Ils ne possèdent ni terre ni usine, et cependant jouissent de revenus comparables à ceux des capitalistes, moyens ou grands. Ils ne possèdent rien, mais tout comme les grands et moyens capitalistes sont des « mains blanches », comme eux exemptés leur vie durant de travail manuel ; et s’ils participent à la production, ce n’est qu’en qualité d’ingénieurs, de directeurs, de gérants ; ils apparaissent donc vis-à-vis des ouvriers, esclaves du travail manuel, en maîtres et dirigeants identiques en tout point aux capitalistes-entrepreneurs.

Les socialistes ont de tout temps répandu parmi les ouvriers un immense mensonge : il n’y aurait que des capitalistes qui vivraient de l’exploitation et du pillage.

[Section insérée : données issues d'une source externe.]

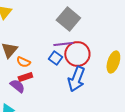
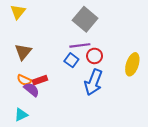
red circle: (77, 54) -> (95, 56), size x0.6
orange semicircle: (23, 62) -> (24, 80), moved

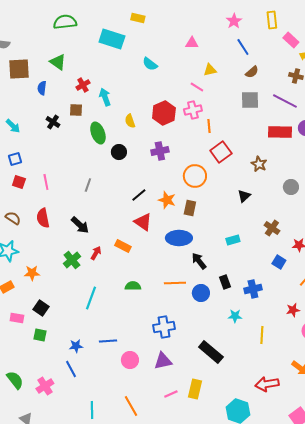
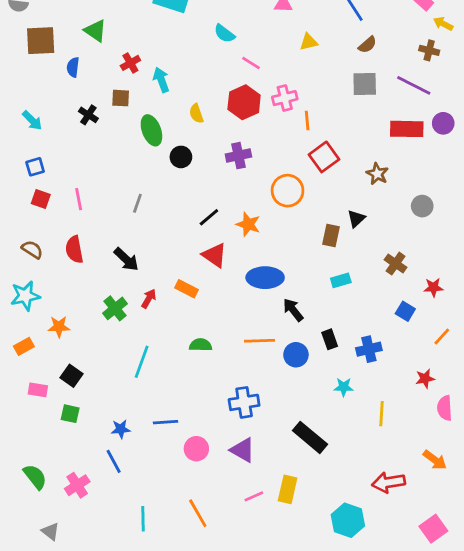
pink line: (197, 87) -> (251, 63), moved
brown rectangle: (190, 208) -> (331, 236), moved
purple triangle: (163, 361) -> (243, 450), turned 42

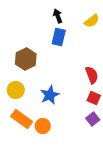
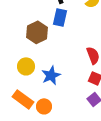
brown hexagon: (26, 59) -> (37, 32), moved
yellow circle: (16, 90) -> (26, 66), moved

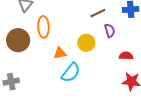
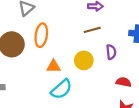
brown line: (98, 13) -> (92, 30), moved

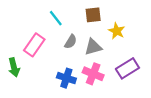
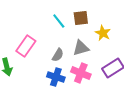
cyan line: (56, 18) -> (59, 21), moved
gray semicircle: (71, 42) -> (58, 55), moved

Pourquoi ce mensonge ? Qu’apporte-t-il aux socialistes ? Il préserve toute la société cultivée du monde des attaques d’esclaves insurgés, car les ouvriers socialistes qui en sont victimes ne s’en prennent qu’à la seule vieille classe de pillards. Aussi ce mensonge garantit-il la survie parasitaire de la société dominante, puisqu’il ne vise que le seul mode ancien de rapine.

On voit bien ainsi comment les socialistes aspirent à la suppression de l’oppression séculaire des ouvriers. Ils ne font que promettre l’émancipation aux ouvriers, que prier pour son avènement, tout comme les chrétiens promettaient, croyaient et songeaient au paradis. Ce qui ne les empêche nullement, dans la vie réelle, de développer et d’affermir le pillage permanent. […]

Les savants socialistes aiment expliquer avec force détails que les capitalistes n’ont pas toujours été aussi bons à rien qu’aujourd’hui. Au contraire, lorsque la bourgeoisie n’avait pas encore renversé la domination des aristocrates, toute l’industrie ne devait ses succès qu’à l’activité fiévreuse des capitalistes, qu’à leur lutte incessante contre l’ordre ancien, lutte qui conduisit à la liberté. En outre, les doctes socialistes expliquent que les choses se sont passées de la même façon dans l’histoire avec toutes les classes privilégiées. Tout comme les capitalistes, les nobles et même les esclavagistes de l’Antiquité ne devinrent superflus, inutiles à la société, qu’à la fin de leur domination, lorsqu’ils dégénérèrent ; ils furent alors remplacés par de nouveaux maîtres. Au début de leur entrée dans l’histoire, toutes ces classes dominantes firent avancer l’humanité sur de nouvelles voies et la société ne put se passer d’eux. Les révolutions n’éclataient, disent encore les socialistes, qu’aux époques de dégénérescence des classes anciennes. La révolution socialiste arrivera, concluent les socialistes, au moment de la dégénérescence du mode de production capitaliste.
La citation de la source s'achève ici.